Mind on Statistics (6th. Ed) Chapter 13 - Testing Hypotheses About Means
by Arpon Sarker
Introduction
- Describe the five steps of hypothesis testing as applied to one mean, the mean of paired differences, and the difference in means for two independent samples
- Analyse whether the conditions required for t tests for means to be valid are met, given a dataset
- Identify the appropriate hypothesis testing method for the difference in means for independent samples, choosing from the pooled and unpooled method
- Demonstrate how to use resampling simulation to construct a randomisation test for the difference in two means, given a dataset with two samples
- Explain how to choose an inference procedure, including what parameter to use and whether to find a confidence interval, conduct a hypothesis test, or do both
- Explain what effect size represents, including how it relates to a test statistic, how it relates to power for a significance test, and how to determine if the effect is small, medium or large
- Evaluate the quality of statistical methods and results in a research study
Hypothesis Testing for 1 Population Mean
Conditions:
- The population of measurements is approximately normal and a random sample of any size is measured. Because it is difficult to assess the true shape of the population from a small sample, in practice, the method is used as long as there is no evidence that the shape of the population is notably skewed or that there are extreme outliers.

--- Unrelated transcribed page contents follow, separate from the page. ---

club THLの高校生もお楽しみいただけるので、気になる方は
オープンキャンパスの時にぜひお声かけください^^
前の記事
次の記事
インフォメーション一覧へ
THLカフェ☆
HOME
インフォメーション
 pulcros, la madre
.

- A large random sample is measured. $n \geq 30$. If there are extreme outliers or extreme skewness, it is better to have more than 30
This is a one-sample t-test because the t-distribution is used to determine the p-value.

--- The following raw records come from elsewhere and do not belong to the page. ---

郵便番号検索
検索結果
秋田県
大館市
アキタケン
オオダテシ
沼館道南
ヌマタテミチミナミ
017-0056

\[t = \frac{\bar{x}-\mu_0}{s/\sqrt{n}}\]with df=n-1
Hypothesis Testing for Population Mean of Paired Differences
Same conditions as above
\[t = \frac{\bar{d} - 0}{s_d/\sqrt{n}}\]paired t-test
Hypothesis Testing for Difference in 2 Population Means
Same conditions as above
Unpooled (General) Case
two-sample t-test \(t = \frac{(\bar{x}_1 - \bar{x}_2) - 0}{\sqrt{\frac{s_1^2}{n_1}+\frac{s_2^2}{n_2}}}\)
Use Welch’s Approximation for df or min($n_1-1, n_2-1$)
Pooled Case
More precise than unpooled method. If we assumed two populations have the same/similar variance, then there is a procedure for which the t-distribution is the correct distribution of the t-statistic when the null hypothesis is true. pooled two-sample t-test.
\[\textrm{pooled sample variance } = s_p^2 = \frac{(n_1-1)s_1^2 + (n_2-1)s_2^2}{n_1+n_2-2}\\ \textrm{pooled t } = \frac{(\bar{x}_1 - \bar{x}_2)-0}{\textrm{pooled std. error}}\\ \textrm{pooled s.e.} = \textrm{pooled s.e.}(\bar{x}_1-\bar{x}_2) = \sqrt{\frac{s_p^2}{n_1}+\frac{s_p^2}{n_2}}\]with df = $n_1 + n_2 - 2$
Guidelines:
- If $n_1 = n_2$, the pooled and unpooled s.e. are equal so the the t-statistic is the same for both procedures. It is still generally preferable to use Welch’s approximate df but it is also acceptable adding both sample sizes - 2.
- If $n_1$ and $n_2$ are very different, the standard deviations are similar, and the larger sample size produced the larger std. dev., the pooled t-test is acceptable because it will be conservative.
Randomisation Test
The Relationship Between Significance Tests and Confidence Intervals
Confidence intervals should be used to supplement significance testing.
- For a two-sided alternative hypothesis, a two-sided confidence interval with confidence level $(1-\alpha)\cdot 100\%$ could be used to test the hypothesis. Reject $H_0$ if the confidence interval does not cover the null value.
- For a one-sided alternative hypothesis ($H_a:$ parameter > null value ), a two-sided confidence interval with confidence level $(1-2\alpha)\cdot 100\%$ could be used to test the hypothesis. Reject $H_0$ if the entire confidence interval falls above the null value.
- For a one-sided alternative hypothesis ($H_a:$ parameter < null value ), a two-sided confidence interval with confidence level $(1-2\alpha)\cdot 100\%$ could be used to test the hypothesis. Reject $H_0$ if the entire confidence interval falls below the null value.
Effect Size
Effect Size: How much the truth differs from chance or from a control condition. Helps evaluate magnitude of condition using a measure that allows researchers to compare results across studies.
Single Sample Effect Size for Means \(\hat{d} = \frac{\bar{x}-\mu_0}{s}\)
Two Sample Effect Size for Means \(\hat{d} = \frac{\bar{x}_1 - \bar{x}_2}{s}\)
Relationship between test statistic t and estimated effect size: \(t = \frac{\bar{x}-\mu_0}{s\sqrt{n}}, \textrm{ so } \hat{d}=\frac{t}{\sqrt{n}} \\ \textrm{for two samples,}\\ \textrm{pooled t } = \frac{\bar{x}_1 - \bar{x}_2}{s\sqrt{\frac{1}{n_1}+\frac{1}{n_2}}} = \frac{\hat{d}}{s\sqrt{\frac{1}{n_1}+\frac{1}{n_2}}}\)
\[\textrm{test statistic} = \textrm{effect size} \cdot \textrm{size of study}\]Evaluating Statistical Results in Research Reports
Multiple Testing: With each test and interval there is a chance that an erroneous conclusion will be made, so if multiple tests and intervals are considered, the chance of making at least one erroneous conclusion will increase. For 20 95% confidence intervals 1 will miss the truth value 20(0.05) = 1 or a type 1 error.
The simplest and most conservative method to fix this is the Bonferroni Method which divides significance level across tests.